We have now completed all of the subject assessments, and today we start our final two-day meeting as a main panel to decide institutional ratings, review subject ratings and debate the pros and cons of each model. So we don’t have any definitive conclusions yet.

What are we learning?

The technical consultation may not, in all likelihood, raise questions of which we’re not already aware. But the responses will generate further insight and evidence that we will attend to closely. It will be no surprise that there are issues with both models that we are thinking hard about and that will need to be addressed, one way or another. Here are three we’re well aware of: first, when breaking down the metrics into 35 subjects, cohort sizes can be small. This raises challenges for assessment judgments, especially in extreme cases where the numbers are very low. We are exploring the options for addressing this challenge.

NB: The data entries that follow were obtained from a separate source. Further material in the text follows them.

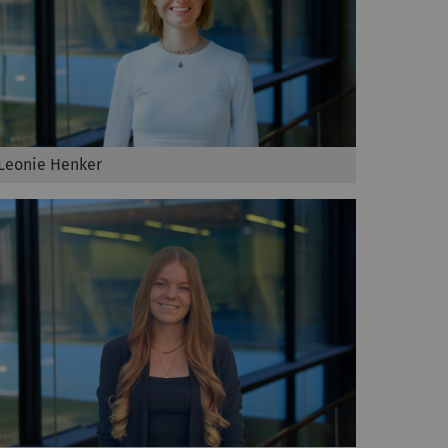
Leonie Henker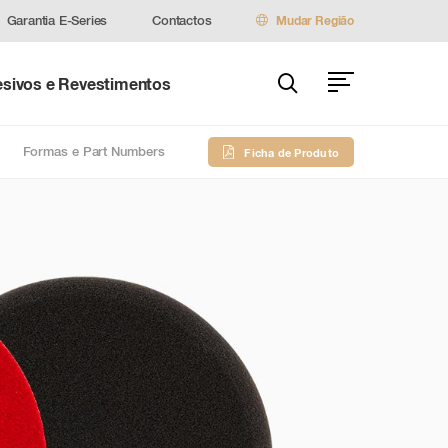
Garantia E-Series
Contactos
Mudar Região
sivos e Revestimentos
Formas e Part Numbers
Ficha de Produto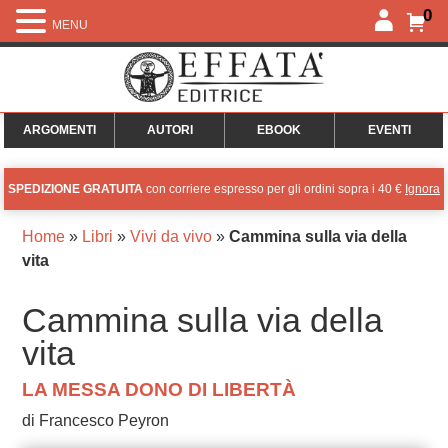
0
MENU
ARGOMENTI
AUTORI
EBOOK
EVENTI
SPEDIZIONE GRATUITA
con corriere espresso per gli ordini sopra i 40 €
Ignora
Home
»
Libri
»
Vivi da vivo
»
Cammina sulla via della
vita
Cammina sulla via della
vita
LA MESSA DONO DI LIBERTÀ
di Francesco Peyron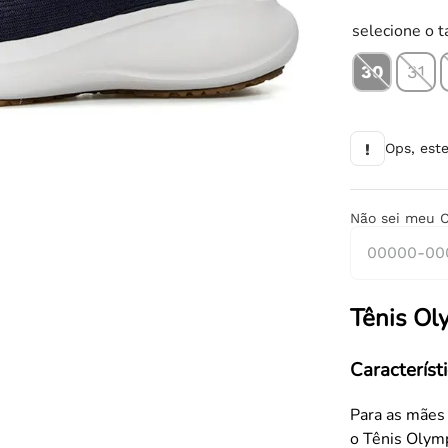
10
º
chuteira
selecione o 
30
31
!
Ops, est
Não sei meu 
Tênis Ol
Característ
Para as mães 
o Tênis Olymp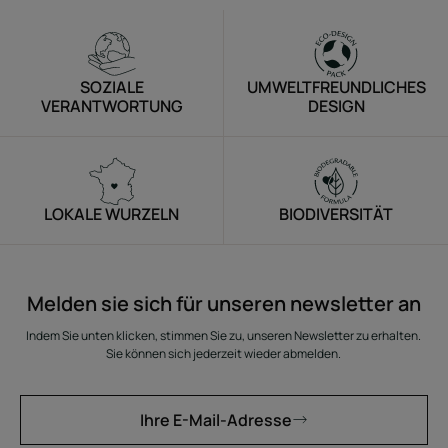
SOZIALE
UMWELTFREUNDLICHES
VERANTWORTUNG
DESIGN
LOKALE WURZELN
BIODIVERSITÄT
Melden sie sich für unseren newsletter an
Indem Sie unten klicken, stimmen Sie zu, unseren Newsletter zu erhalten.
Sie können sich jederzeit wieder abmelden.
Ihre E-Mail-Adresse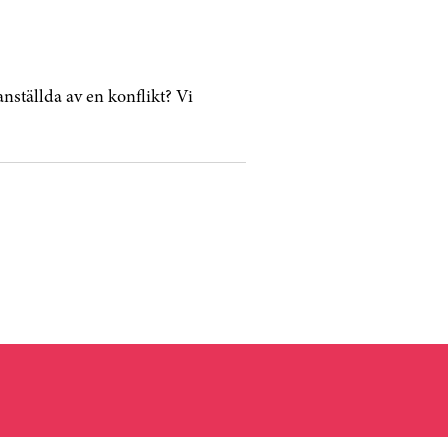
nställda av en konflikt? Vi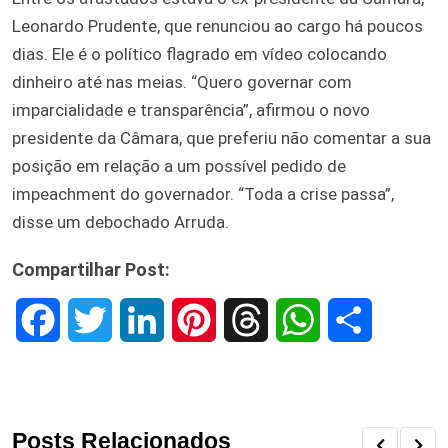
Leonardo Prudente, que renunciou ao cargo há poucos
dias. Ele é o político flagrado em vídeo colocando
dinheiro até nas meias. “Quero governar com
imparcialidade e transparência”, afirmou o novo
presidente da Câmara, que preferiu não comentar a sua
posição em relação a um possível pedido de
impeachment do governador. “Toda a crise passa”,
disse um debochado Arruda.
Compartilhar Post:
F
T
L
P
T
W
S
a
w
i
i
h
h
h
c
i
n
n
r
a
a
Posts Relacionados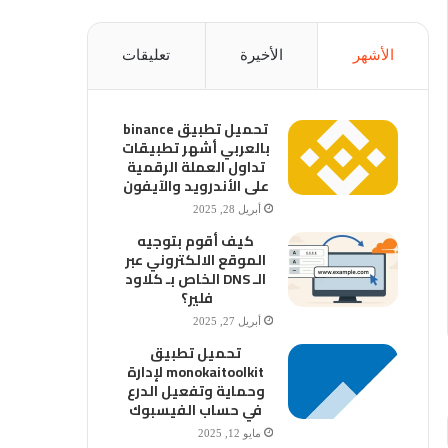
الأشهر
الأخيرة
تعليقات
تحميل تطبيق binance
بالعربي أشهر تطبيقات
تداول العملة الرقمية
على الأندرويد والآيفون
أبريل 28, 2025
كيف أقوم بتوجيه
الموقع الالكتروني عبر
الـ DNS الخاص بـ كلاود
فلير؟
أبريل 27, 2025
تحميل تطبيق
monokaitoolkit لإدارة
وحماية وتفعيل الدرع
في حساب الفيسبوك
مايو 12, 2025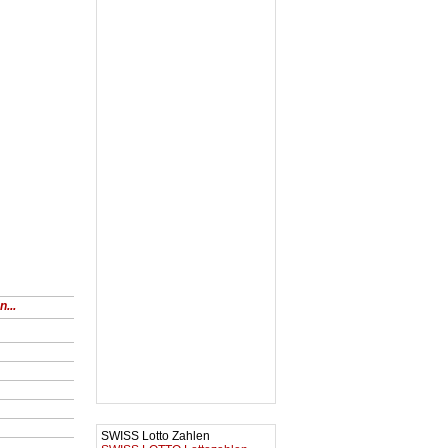
...
SWISS Lotto Zahlen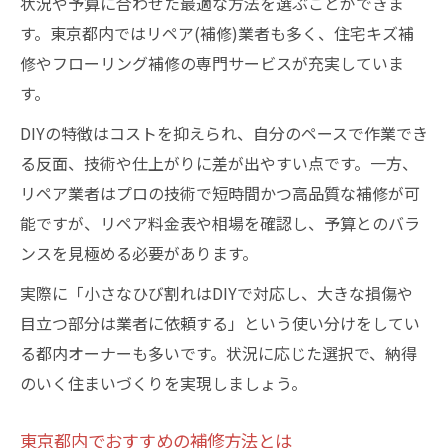
状況や予算に合わせた最適な方法を選ぶことができま
す。東京都内ではリペア(補修)業者も多く、住宅キズ補
修やフローリング補修の専門サービスが充実していま
す。
DIYの特徴はコストを抑えられ、自分のペースで作業でき
る反面、技術や仕上がりに差が出やすい点です。一方、
リペア業者はプロの技術で短時間かつ高品質な補修が可
能ですが、リペア料金表や相場を確認し、予算とのバラ
ンスを見極める必要があります。
実際に「小さなひび割れはDIYで対応し、大きな損傷や
目立つ部分は業者に依頼する」という使い分けをしてい
る都内オーナーも多いです。状況に応じた選択で、納得
のいく住まいづくりを実現しましょう。
東京都内でおすすめの補修方法とは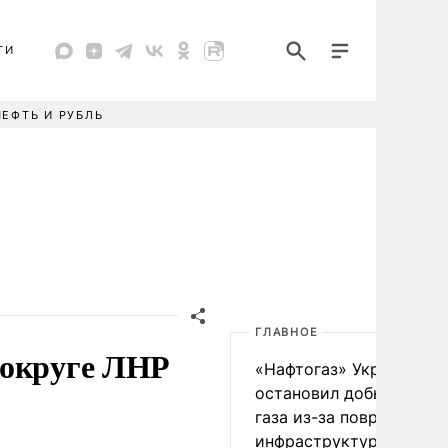
ТИ
НЕФТЬ И РУБЛЬ
ГЛАВНОЕ
 округе ЛНР
«Нафтогаз» Украины
остановил добычу нефт
газа из-за повреждения
инфраструктуры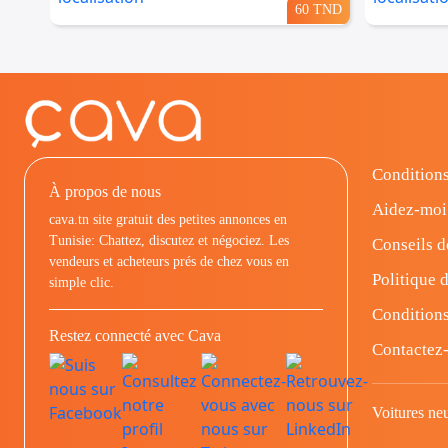
60 TND
Conditions
À propos de nous
Aidez-moi
cava.tn site gratuit des petites annonces en
Tunisie: Chattez, discutez et négociez. Les
Conseils d
vendeurs et acheteurs prés de chez vous en
Politique d
simple clic.
Conditions
Restez connecté avec Cava
Contactez
Voitures ne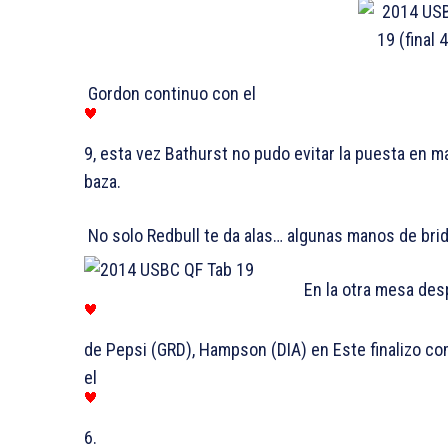
Gordon continuo con el
9, esta vez Bathurst no pudo evitar la puesta en m
baza.
No solo Redbull te da alas… algunas manos de bri
En la otra mesa desp
de Pepsi (GRD), Hampson (DIA) en Este finalizo co
el
6.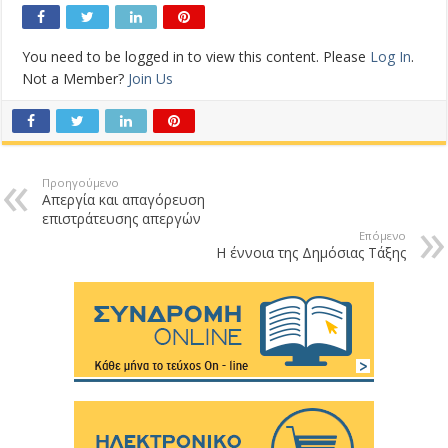
You need to be logged in to view this content. Please
Log In
.
Not a Member?
Join Us
Προηγούμενο
Απεργία και απαγόρευση
επιστράτευσης απεργών
Επόμενο
Η έννοια της Δημόσιας Τάξης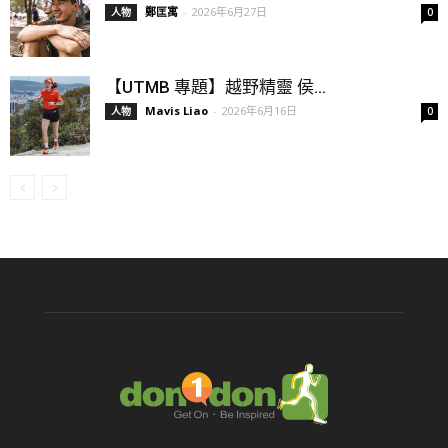
鄭匡寓
-
2026年6月27日
人物
0
【UTMB 專題】越野精靈 侯...
Mavis Liao
-
2026年6月16日
人物
0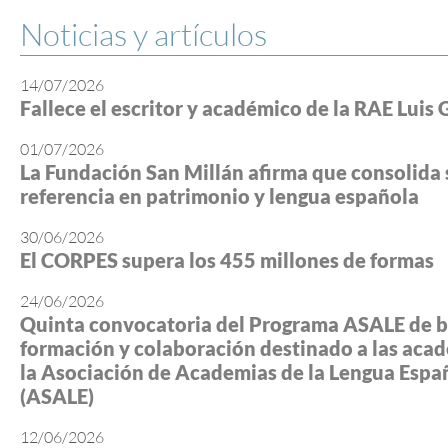
Noticias y artículos
14/07/2026
Fallece el escritor y académico de la RAE Luis 
01/07/2026
La Fundación San Millán afirma que consolida 
referencia en patrimonio y lengua española
30/06/2026
El CORPES supera los 455 millones de formas
24/06/2026
Quinta convocatoria del Programa ASALE de b
formación y colaboración destinado a las aca
la Asociación de Academias de la Lengua Espa
(ASALE)
12/06/2026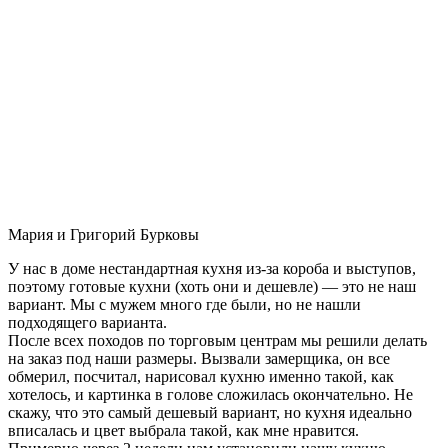
Мария и Григорий Бурковы
У нас в доме нестандартная кухня из-за короба и выступов,
поэтому готовые кухни (хоть они и дешевле) — это не наш
вариант. Мы с мужем много где были, но не нашли
подходящего варианта.
После всех походов по торговым центрам мы решили делать
на заказ под наши размеры. Вызвали замерщика, он все
обмерил, посчитал, нарисовал кухню именно такой, как
хотелось, и картинка в голове сложилась окончательно. Не
скажу, что это самый дешевый вариант, но кухня идеально
вписалась и цвет выбрала такой, как мне нравится.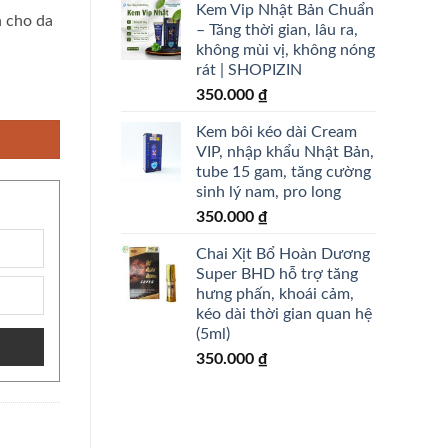
Kem Vip Nhật Bản Chuẩn
 cho da
– Tăng thời gian, lâu ra,
không mùi vị, không nóng
rát | SHOPIZIN
h cho da nhạy cảm - Nội địa Nhật - shopizin số lượng
350.000
₫
Kem bôi kéo dài Cream
VIP, nhập khẩu Nhật Bản,
tube 15 gam, tăng cường
sinh lý nam, pro long
350.000
₫
Chai Xịt Bổ Hoàn Dương
Super BHD hỗ trợ tăng
hưng phấn, khoái cảm,
kéo dài thời gian quan hệ
(5ml)
350.000
₫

Second, while Model B focuses on rating all subjects in an institution’s portfolio, it is clear that the current format of the seven subject groupings poses challenges. For example, while it may reduce the writing load by asking institutions to describe its subjects in a summated way, it has sometimes limited what subjects can say about themselves, making it difficult to identify what happens in individual subjects. And we have heard that the format can increase writing effort, even if volume is reduced.

In this model, metric data are provided at the level of 35 individual subjects. We know from TEF2 that written submissions are well able to moderate metrics-based hypotheses. It’s critical during this exercise that the written judgments can continue to do this, and that holistic judgments are not captured by metrics. There is therefore a question whether metric and written submission data can be better balanced in Model B.

Thirdly, we are currently exploring how subject ratings under Model A are panning out. There has been a well-rehearsed view that if a panel moderates an institution’s rating away from the initial hypothesis – say from Silver to Gold – then subjects for which the initial hypothesis was the same as the provider, in this case Silver, would not be assessed but would all automatically receive a Gold rating. Conversely, subjects that were identified as exceptions – including some Gold – could well be moved to Silver. This is one of the credibility factors with Model A that we are examining by assessing a number of extra “non-exception” subjects – we will be able to compare how panels rate such subjects with the rating they would have received under current model A rules.

There are other matters on our agenda in evaluating subject-level methodologies, such as teaching intensity metrics, ensuring that conclusions are methodologically and statistically sound, how to handle interdisciplinary and multi-programme courses, and the role and relative weight of PSRB accreditation. And, of course, one of the main purposes of TEF: how best to communicate to students what the ratings of individual subjects actually mean, ensuring that they are at a sufficiently granular level to be helpful, how they might be used to benefit and inform choice, and where they need to be treated with caution.

Over the horizon

At this point, as we draw to the end of the first year of the subject level pilot, the results of the technical consultation will soon be known. The recommendations of the independent review of TEF as a whole will be made in due course.

At its best, through peer review, TEF will drive enhancement and innovation, setting student engagement at its heart, recognising that education is a joint process of discovery, in which students are supported to become effective, motivated and resilient learners. The second year of the pilot will be used to refine how the TEF could operate at subject level, working with the HE community further to recognise and enhance excellence across UK higher education.